他没有放慢脚步,但呼吸变了。浅了一些,快了一些,像有什么东西压在了胸口上,不大,但确切地存在着。
集市到了,竹棚搭的摊位一排一排地延伸出去,卖菜的、卖肉的、卖布匹的、卖针线的,还有他叫不出名字的东西。空气里混着鱼腥、炭火味、蒸笼里的面香、还有人说不上来的、属于很多人聚集在一起的那种气味——温热的,有些闷,像一间关了太久的屋子。
温时雨在一家纸铺前停下来。纸铺的老板是个胖乎乎的中年男人,一见她就笑了,露出一排被烟熏黄的牙齿。
“温姑娘,今天来啦?老样子?”
“老样子,宣纸一刀,竹纸两刀,墨碇两块。”她的声音不大,但清楚,没有被周围的喧闹压下去。
老板转身去柜子里翻货。温时雨回头看了沈渡微一眼,他正站在纸铺门口的台阶上,目光扫过集市里的人群,脸上没有什么表情,不是冷淡,是那种不知道该用什么表情的空白。他的手指微微蜷着,垂在身侧,像两只不知道往哪里放的鸟。
“站着别乱走。”她说。
他看了她一眼,点了点头。
纸铺的生意做得快,温时雨验了纸、清了墨碇的边角、数了铜板,不过一盏茶的工夫。她把纸墨装进竹篮,转身出来,看见沈渡微还在台阶上站着,姿势和她进去时一模一样,连手垂放的位置都没变。只是他的目光落在一个卖糖葫芦的小贩身上,那人扛着草靶子,上面插满了红艳艳的果子,在灰白色的冬天里显得格外刺眼。
“走了。”她说。
他收回目光,跟上来,集市越往里越挤,路窄了,摊位却密了,人在其间只能侧身而过。温时雨走得不快,但步子很稳,在人群里像一条鱼,知道什么时候该等、什么时候该挤。沈渡微跟在后面,做不到她那样自如。他的肩膀比她的宽,身体比她的大,在人群中总是被撞到。先是手臂,然后是肩膀,然后是一个人推着一辆装满菜的车从他身边擦过去,轮子几乎碾到他的脚。
他被撞得往旁边趔趄了一步。
那个人没有停下,甚至没有回头。
沈渡微站在那里,看着那个推车的人消失在人群里,手还保持着刚才被撞开时的姿势——半抬着,像要抓住什么,又什么都没抓住。他的胸口那个位置,有什么东西缩了一下。不是疼,不是怕,是一种陌生的、让他想往后退的感觉。
不适。
他不确定这个词对不对,但他的身体替他回答了,他的脚步慢了,呼吸紧了,目光开始在人群里寻找空隙。他想出去。不是想回书铺,只是想从这些人中间出去,站到一个没有人在他身边穿梭的地方。

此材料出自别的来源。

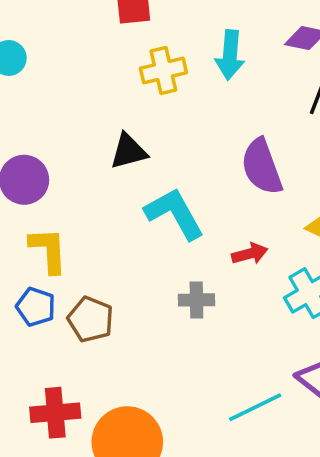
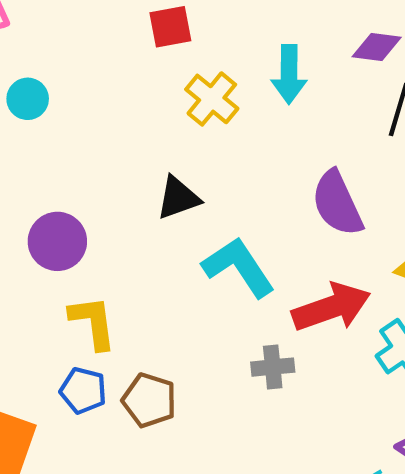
yellow cross: (163, 71) -> (212, 99), turned -33
red arrow: (250, 254) -> (331, 307), size x1.8

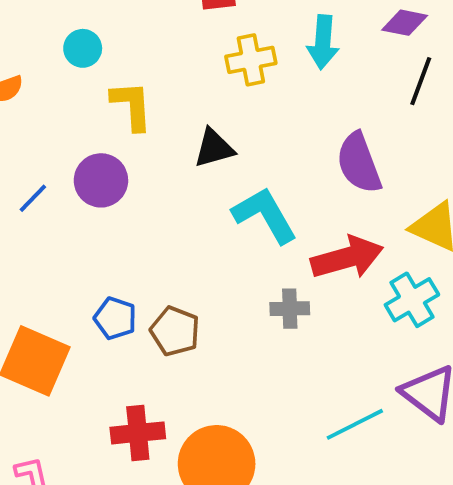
yellow cross: (212, 99) -> (251, 60), turned 36
yellow L-shape: (93, 322) -> (132, 106), moved

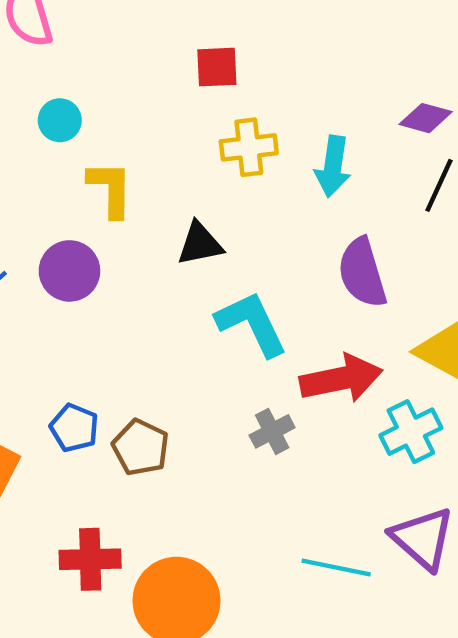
cyan arrow: (323, 42) -> (333, 166), moved
gray cross: (290, 309) -> (272, 431), turned -30
cyan line: (355, 424) -> (336, 568), turned 34

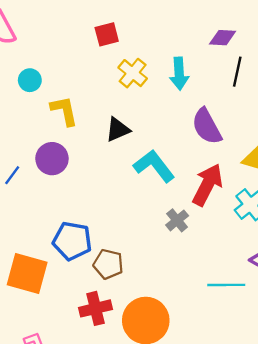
yellow cross: (249, 147) -> (133, 73), turned -32
red arrow: (341, 379) -> (207, 185), turned -39
blue pentagon: (74, 428) -> (72, 241), size x1.5
brown pentagon: (141, 447) -> (108, 264), moved

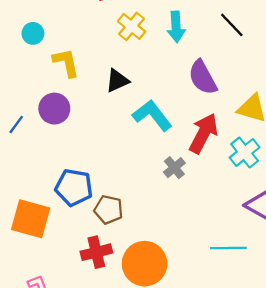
black line: (237, 72) -> (232, 25), turned -56
cyan line: (226, 285) -> (228, 248), moved

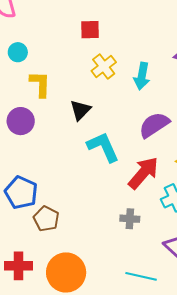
purple semicircle: (203, 77) -> (154, 125), turned 72
black triangle: (117, 81) -> (80, 110), turned -35
gray cross: (174, 168) -> (130, 219), moved, turned 30
red cross: (96, 252) -> (18, 266), moved

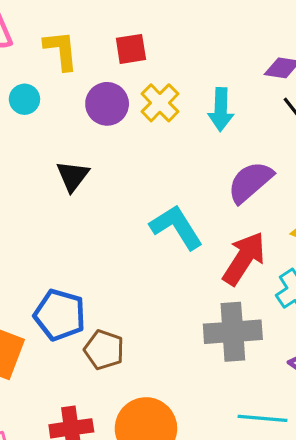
yellow L-shape: (40, 84) -> (61, 50), moved
black triangle: (80, 110) -> (73, 176), moved
purple circle: (21, 121) -> (107, 104), moved
gray cross: (130, 219) -> (233, 332), size x1.8

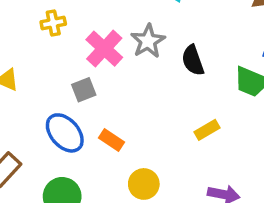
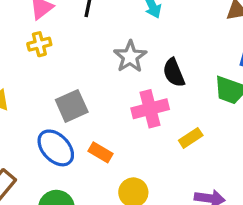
pink cross: (104, 49) -> (150, 109), moved, turned 36
gray square: (84, 90) -> (72, 106), size x1.4

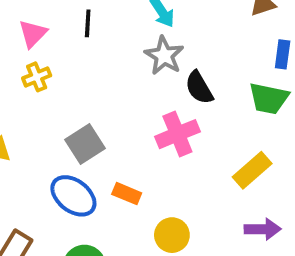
gray star: (130, 57) -> (164, 56), moved
yellow rectangle: (191, 138) -> (252, 170), moved, size x1.4

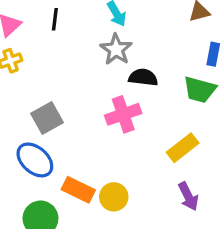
black semicircle: (199, 88) -> (143, 77), turned 124
orange rectangle: (127, 194) -> (78, 190), moved, size x1.4
purple arrow: (263, 229) -> (188, 196), turned 60

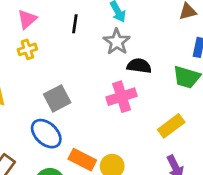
black line: (55, 19) -> (75, 24), moved

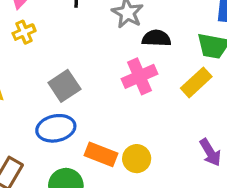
yellow rectangle: (171, 126) -> (196, 82), moved
blue ellipse: (46, 134) -> (56, 128), turned -48

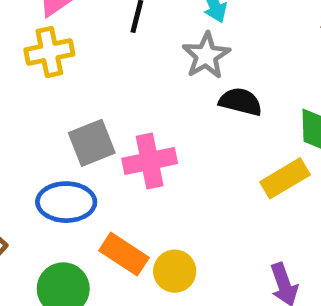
yellow cross: (24, 32) -> (49, 52), size x1.4
pink cross: (139, 76) -> (150, 161), moved

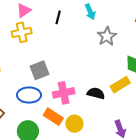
gray star: (206, 56) -> (107, 36), moved
black semicircle: (241, 102) -> (96, 93), moved
pink cross: (150, 161) -> (64, 93), moved

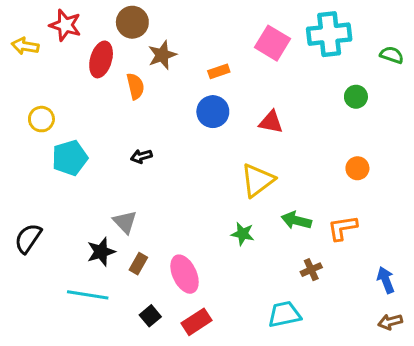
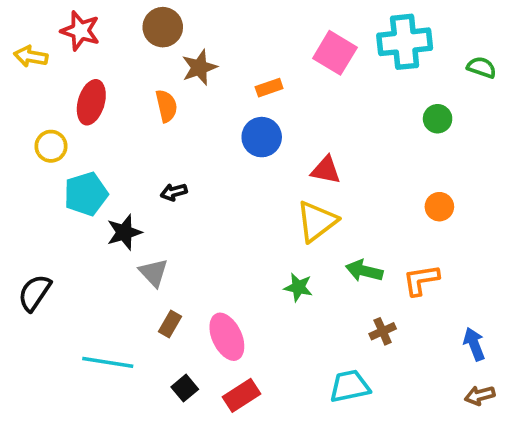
red ellipse: (101, 59) -> (91, 102), moved
red triangle: (271, 122) -> (326, 170), moved
black star: (101, 252) -> (124, 232), moved

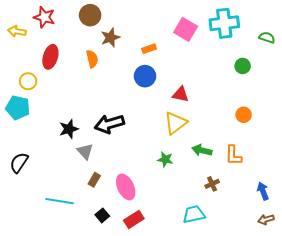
black arrow: (174, 192) -> (109, 124), moved, size x2.0
cyan pentagon: (86, 194) -> (18, 108), moved, turned 30
orange L-shape: (421, 280) -> (233, 155), turned -80

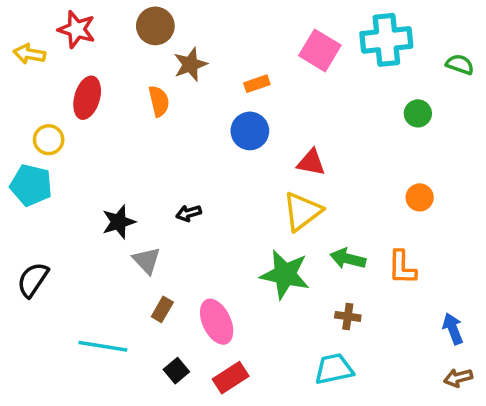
black arrow: (109, 124) -> (189, 213), size x0.5
green star: (165, 159) -> (285, 274), size x1.8
brown cross: (212, 184) -> (348, 316), moved, turned 32

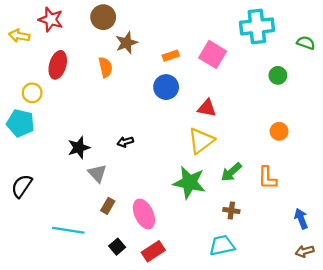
pink square: (320, 50) -> (213, 54), moved
green arrow: (348, 259) -> (231, 172), turned -55

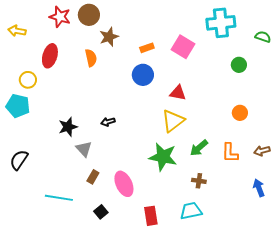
red star: (51, 19) -> (60, 17), moved
red rectangle: (153, 251) -> (151, 216), moved, turned -66
brown arrow: (305, 251) -> (262, 151), moved

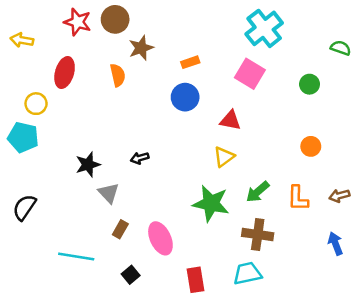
cyan cross: (221, 23) -> (264, 28), moved, turned -32
pink square: (183, 47) -> (250, 74), moved
yellow triangle: (173, 121) -> (224, 157), size x0.7
brown cross: (199, 181) -> (258, 235), size x1.6

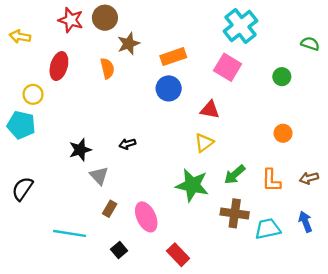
orange rectangle: (190, 62) -> (173, 57), size x1.5
cyan trapezoid: (247, 273) -> (268, 229), moved
red rectangle: (195, 280) -> (178, 255), turned -35

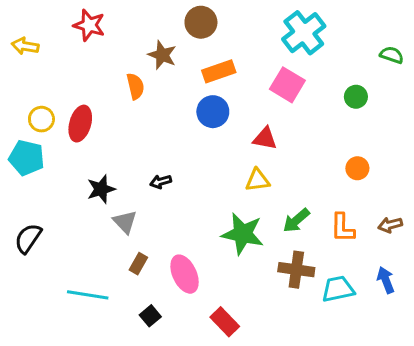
brown circle: (105, 18) -> (201, 22), moved
brown star: (129, 44) -> (162, 55), turned -30
red ellipse: (59, 66) -> (80, 124), moved
yellow triangle: (204, 143) -> (258, 180), turned 30

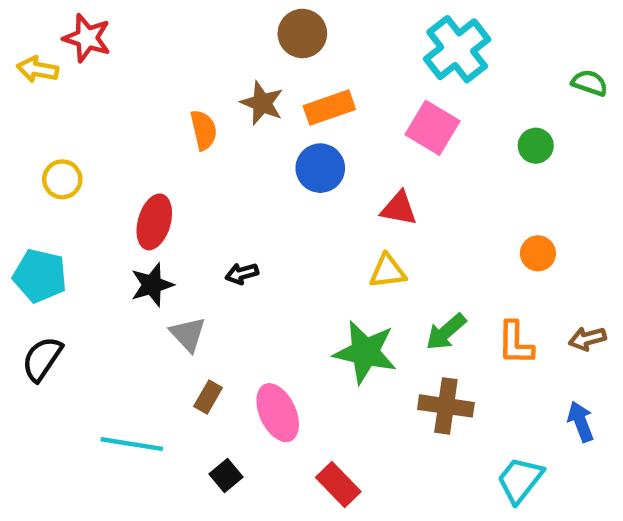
red star: (89, 25) -> (87, 38), moved
brown star: (162, 55) -> (262, 103), moved
red ellipse: (80, 124) -> (154, 222), moved
cyan pentagon: (27, 158) -> (40, 276), moved
cyan trapezoid: (338, 289) -> (520, 480), moved, turned -40

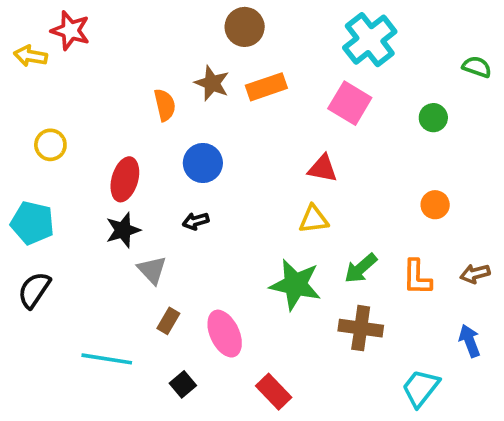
blue circle: (320, 168) -> (203, 163), moved

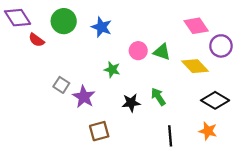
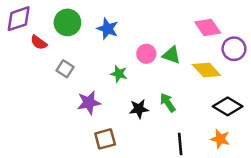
purple diamond: (18, 18) -> (19, 19), turned -76
gray square: (61, 85) -> (65, 69), moved
purple star: (84, 97) -> (89, 103), turned 30

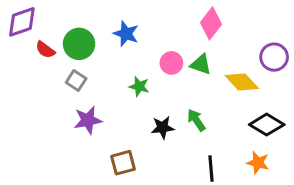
green circle: (67, 22) -> (79, 44), moved
pink diamond: (208, 27) -> (211, 23), moved, turned 72
purple star: (89, 103) -> (88, 120), moved

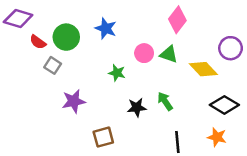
purple diamond: (22, 22) -> (18, 19), turned 36
gray square: (76, 81) -> (53, 65), moved

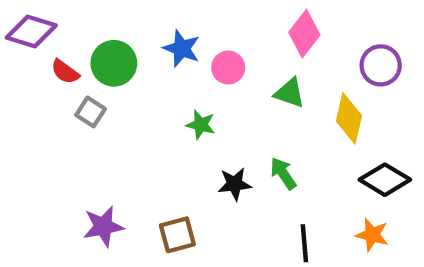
purple circle: (231, 48) -> (381, 65), moved
pink circle: (144, 53) -> (228, 68), moved
yellow diamond: (203, 69) -> (349, 118), turned 56
purple star: (74, 101) -> (103, 226), moved

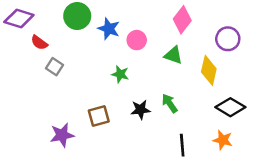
green circle: (114, 63) -> (77, 16), moved
brown square: (177, 235) -> (99, 116), moved

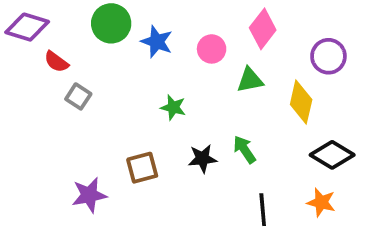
pink circle: (137, 40) -> (212, 49), moved
green triangle: (173, 55) -> (250, 80), turned -30

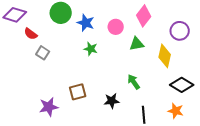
green star: (173, 107) -> (91, 49), moved
black star: (202, 159) -> (112, 101), moved

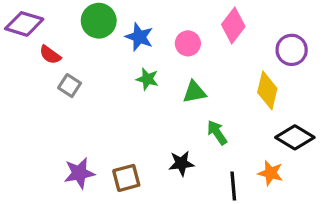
green triangle: (137, 44) -> (194, 92), moved
brown square: (78, 92) -> (126, 178), moved
orange star: (176, 111) -> (271, 173), moved

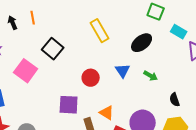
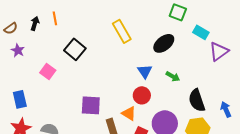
black arrow: (13, 23) -> (35, 23), turned 40
pink square: (26, 71) -> (48, 71), size x0.7
red circle: (91, 78) -> (142, 95), moved
black semicircle: (175, 100) -> (197, 100), size x1.6

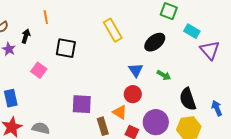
black arrow: (35, 23) -> (26, 36), moved
black square: (75, 49) -> (66, 48), turned -30
purple triangle: (219, 51) -> (210, 50), turned -35

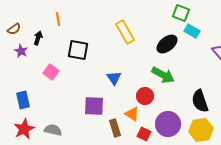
cyan rectangle: (192, 31) -> (192, 31), moved
blue triangle: (136, 70) -> (114, 78), moved
green arrow: (164, 75) -> (163, 75), moved, size x1.6

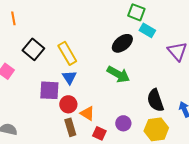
yellow rectangle: (125, 32) -> (67, 53), moved
black square: (78, 50) -> (33, 49), turned 30
red circle: (145, 96) -> (68, 104), moved
purple square: (94, 106) -> (49, 90), moved
purple circle: (168, 124) -> (123, 123), size x0.6

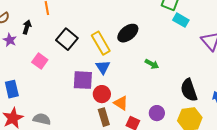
black ellipse: (122, 43) -> (128, 33), moved
green arrow: (118, 74) -> (152, 64), size x0.6

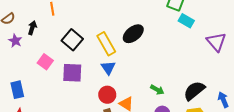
green arrow: (152, 64) -> (157, 90), moved
purple square: (83, 80) -> (72, 73), moved
black semicircle: (189, 90) -> (194, 91), turned 70

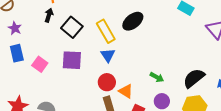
black arrow: (32, 28) -> (49, 15), moved
pink square: (45, 62) -> (40, 64), moved
blue rectangle: (17, 90) -> (17, 53), moved

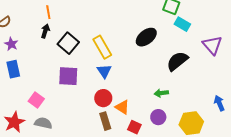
black ellipse: (133, 21) -> (146, 37), moved
pink square: (40, 64) -> (36, 100), moved
green arrow: (157, 77) -> (161, 93), moved, turned 144
black semicircle: (194, 78) -> (177, 61), moved

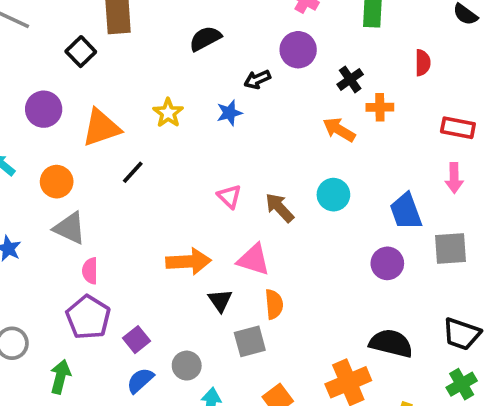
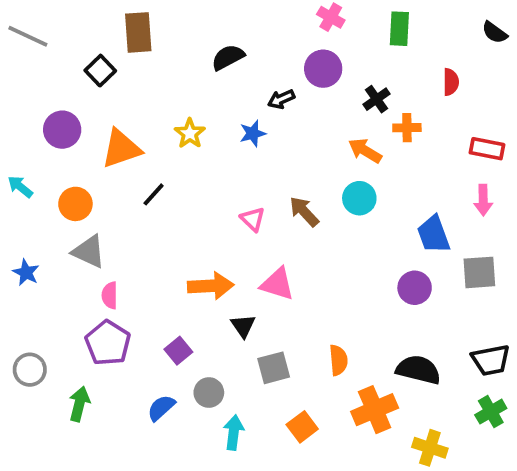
cyan circle: (333, 195) -> (359, 198), moved
brown arrow: (280, 208) -> (304, 212), moved
orange semicircle: (274, 304) -> (338, 360), moved
black trapezoid: (462, 334) -> (491, 360), turned -30
purple square: (136, 340) -> (178, 351), moved

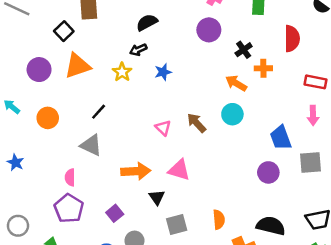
red semicircle: (451, 82) -> (292, 39), size x1.5
black arrow: (281, 99) -> (138, 50), moved
orange triangle: (121, 149) -> (77, 66), moved
gray triangle: (89, 252) -> (91, 145), moved

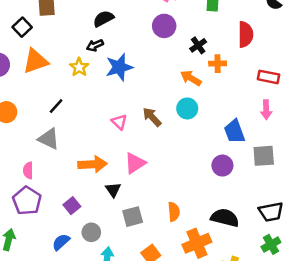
blue star: (163, 72) -> (119, 67), size x1.6
pink triangle: (179, 170) -> (135, 163), turned -50

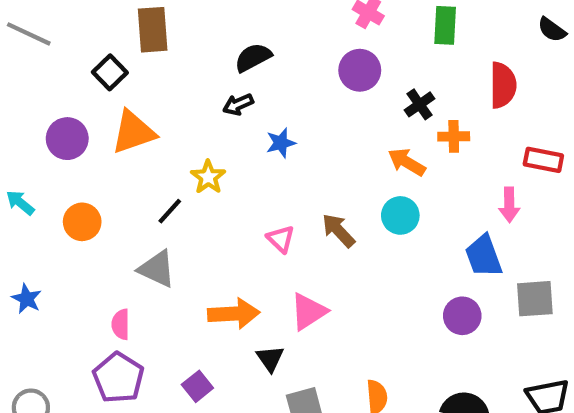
yellow star: (79, 67) -> (208, 177), moved
blue star: (119, 67) -> (281, 143), size x0.6
pink arrow: (266, 110) -> (509, 205), moved

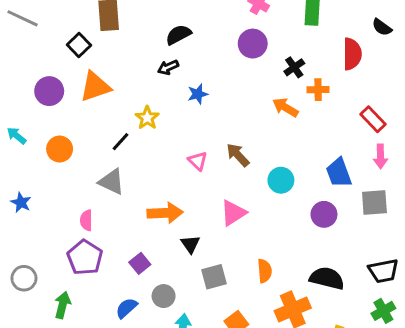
black semicircle: (552, 30) -> (382, 27), moved
red rectangle: (543, 160) -> (373, 119), moved, turned 35
pink arrow: (509, 205) -> (380, 156), moved
cyan circle: (400, 215) -> (281, 180), moved
pink triangle: (309, 312) -> (233, 213), moved

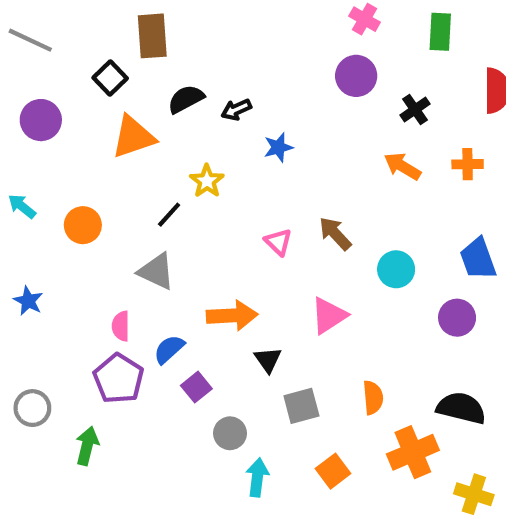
black semicircle: (178, 35) -> (186, 99), moved
orange cross: (318, 90) -> (468, 164), moved
purple circle: (49, 91) -> (41, 120), moved
blue semicircle: (126, 308) -> (169, 349), moved

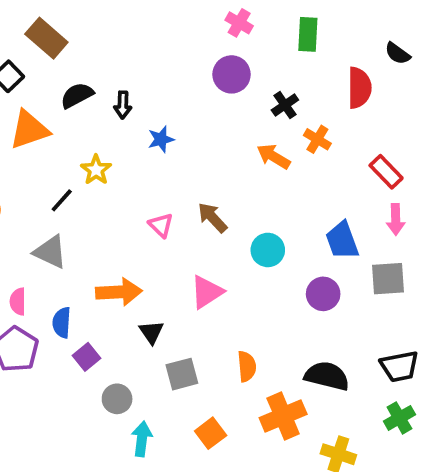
brown rectangle: (152, 36) -> (46, 38), turned -45
black arrow: (236, 110) -> (123, 105), turned -64
orange cross: (468, 164) -> (317, 139), moved, turned 32
blue semicircle: (169, 349) -> (62, 323), turned -44

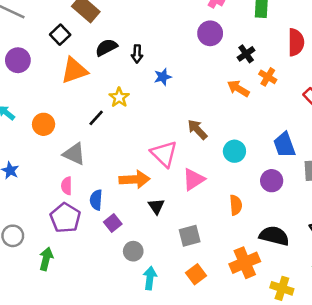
pink triangle: (161, 225) -> (164, 154), moved, size x1.6
gray triangle: (50, 252) -> (74, 154), moved
orange semicircle: (247, 366) -> (236, 205), moved
gray square: (182, 374) -> (190, 236), moved

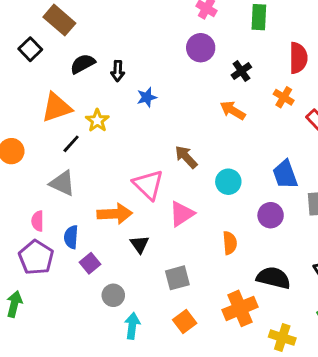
orange triangle: (74, 70) -> (56, 107), moved
orange cross: (268, 77) -> (284, 97), moved
gray triangle: (74, 154) -> (62, 183), moved

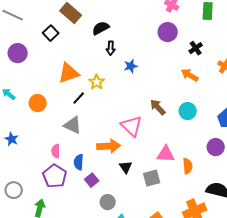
black semicircle: (83, 64) -> (101, 28), moved
cyan circle: (228, 182) -> (188, 111), moved
pink triangle: (182, 214) -> (166, 154), moved, turned 36
gray square: (177, 278) -> (152, 178), moved

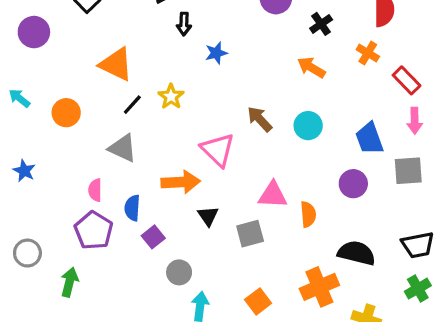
orange triangle: (69, 73) -> (116, 64), turned 45
yellow star: (97, 82) -> (171, 97), moved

又一个人从后面挤过来,撞了他的后肩。这一次他没有趔趄,但他的手动了,不是去挡那个人,是往前伸,抓住了她的袖子。
温时雨的袖子是棉布做的,洗得发白了,薄薄的,被他攥在手心里。他握得不紧,但也不松,像溺水的人抓住了岸边的芦苇,不知道自己用了多大的力气。
她没有回头,但她停下了脚步。
也许是感觉到了袖子上被拉扯的力量,也许是感觉到他的手在微微发抖。她停了大约两息,然后,她没有甩开,没有转身问他怎么了,没有说“你放开”。她只是把竹篮换到了另一只手上,空出来的那只手抬起来,轻轻按了按他抓着她袖子的手背。指尖凉凉的,但力道很轻,像在说:我知道。
然后她往前走。但这一次,她走在了他的外侧。
沈渡微没有立刻意识到这个变化。他只是觉得身边的推搡少了,撞到他肩膀的人不见了,那些从他身边挤过去的人好像忽然绕开了他。他不知道这是因为温时雨走在了靠外的那一侧,她用自己不大的身体挡住了从那个方向涌来的人流。她比他矮,比他瘦,但她的位置让那些急匆匆的行人先撞到她,而不是他。
她没有说话,甚至没有看他。
她只是走在他的左边,隔着他和人群,偶尔有人挤过来,她的肩膀会被撞一下,她的手臂会被蹭到,但她没有抱怨,没有皱眉,甚至没有加快或放慢脚步。她就这样走了一整条街。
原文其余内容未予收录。